RTRFM
- Perth; Australia;
- Broadcast area: Perth, Western Australia, Australia
- Frequency: 92.1 MHz FM
- Branding: RTR 92.1 FM

Programming
- Language: English
- Format: Community Radio

Ownership
- Owner: Community radio

History
- Founded: 1 April 1977

Links
- Webcast: RTRFM.com.au
- Website: Official website

= RTRFM =

Radio station in Perth, Western Australia

RTRFM (call sign: 6RTR) is a not-for-profit, community radio station based in Perth, Western Australia. It broadcasts 24 hours a day, on 92.1 in the FM band, and digitally at www.rtrfm.com.au, RTR2, A digital only alternative was launched in 2024. Over 400 volunteers (and approximately 10 staff) are involved with running the station.

309,000 people listen to RTRFM per month. The programming on RTRFM includes dance music, jazz, electronica, blues, classic rock, metal, indie, LGBTQIA+ news, and current affairs. Its tag is "The Sound Alternative"

== History ==
The station that would eventually become RTRFM started at the University of Western Australia. It was started on 1 April 1977, broadcasting with the callsign 6UWA. Shortly afterwards, Murdoch University got involved and the station's callsign was changed to 6UVS.

On 26 November 1990, the University of Western Australia Senate decided to close the radio station down and transmission was terminated that night. 6UVS was off the air for six months while negotiations between the university, volunteers at the station, and the Australian Broadcasting Authority were carried out. A public hearing was held, and it was determined that Universities Radio Ltd. (a joint company of University of Western Australia and Murdoch University) could become Arts Radio Ltd. with the callsign of 6RTR. The station remained based at the University of Western Australia, but independent of the University. Murdoch University remained involved through the program Murdoch Magazine (later to become Morning Magazine and now The Mag).

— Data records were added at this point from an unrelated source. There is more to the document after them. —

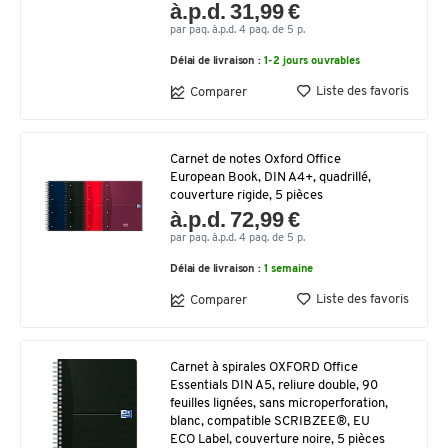
à.p.d. 31,99 €
par paq. à.p.d. 4 paq. de 5 p.
Délai de livraison :
1-2 jours ouvrables
Liste des favoris
Comparer
Carnet de notes Oxford Office
European Book, DIN A4+, quadrillé,
couverture rigide, 5 pièces
à.p.d. 72,99 €
par paq. à.p.d. 4 paq. de 5 p.
Délai de livraison :
1 semaine
Liste des favoris
Comparer
Carnet à spirales OXFORD Office
Essentials DIN A5, reliure double, 90
feuilles lignées, sans microperforation,
blanc, compatible SCRIBZEE®, EU
ECO Label, couverture noire, 5 pièces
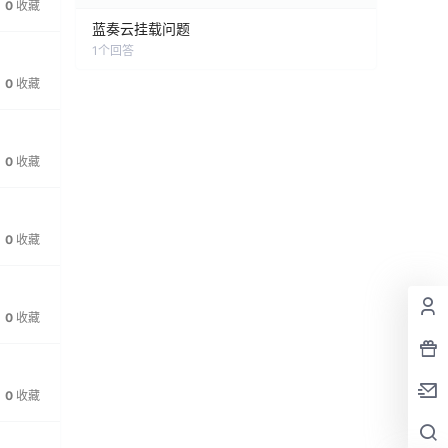
0
收藏
蓝奏云挂载问题
1
个回答
0
收藏
0
收藏
0
收藏
0
收藏
0
收藏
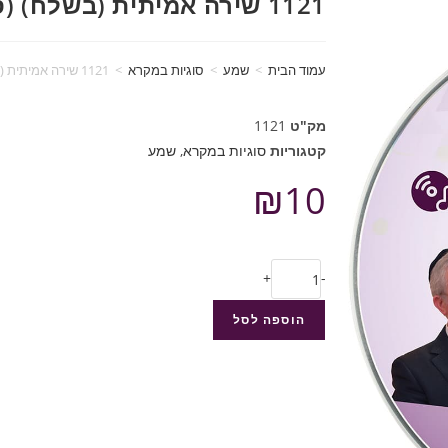
1121 שירה אמיתית (בשלח) (סוגיות במקרא)
עמוד הבית
>
שמע
>
סוגיות במקרא
>
1121 שירה אמיתית (בשלח) (סוגיות במקרא)
מק"ט
1121
קטגוריות
סוגיות במקרא
,
שמע
₪
10
+
-
הוספה לסל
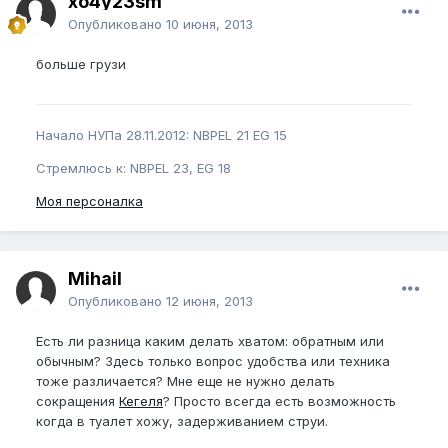
xo4y23sm
Опубликовано
10 июня, 2013
больше грузи
Начало НУПа 28.11.2012: NBPEL 21 EG 15
Стремлюсь к: NBPEL 23, EG 18
Моя персоналка
Mihail
Опубликовано
12 июня, 2013
Есть ли разница каким делать хватом: обратным или
обычным? Здесь только вопрос удобства или техника
тоже различается? Мне еще не нужно делать
сокращения
Кегеля
? Просто всегда есть возможность
когда в туалет хожу, задерживанием струи.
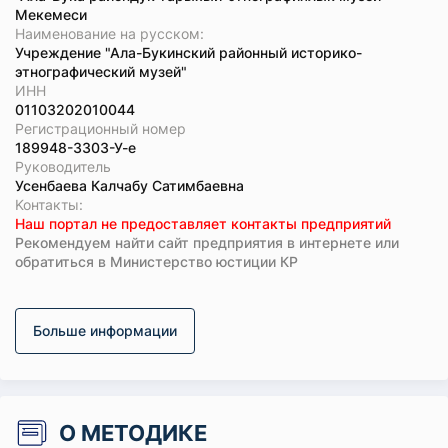
Мекемеси
Наименование на русском:
Учреждение "Ала-Букинский районный историко-
этнографический музей"
ИНН
01103202010044
Регистрационный номер
189948-3303-У-е
Руководитель
Усенбаева Калчабу Сатимбаевна
Koнтaкты:
Наш портал не предоставляет контакты предприятий
Рекомендуем найти сайт предприятия в интернете или
обратиться в Министерство юстиции КР
Больше информации
О МЕТОДИКЕ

In 2005, RTRFM moved from its old home in the Sanders Building at the University of Western Australia to its own premises on Beaufort Street in Mount Lawley, which is where it is located today. In 2017, RTRFM celebrated its fortieth anniversary with an exhibition at the State Library, a birthday celebration Neon Picnic, a donor drive and a concert at the Perth Concert Hall in November.

The station has won multiple awards including the 2025 Tony Staley Award for Excellence in Community Broadcasting, and a 2025 Webby Winner for Best Website - Music.

== Programming ==

RTRFM programming consists of fifty different programs which cover a range of topics and music genres including indie rock, indigenous music and current affairs, music of the 1960s and 1970s, experimental music, punk and hardcore, dance and electronic music, chill wave and other genres.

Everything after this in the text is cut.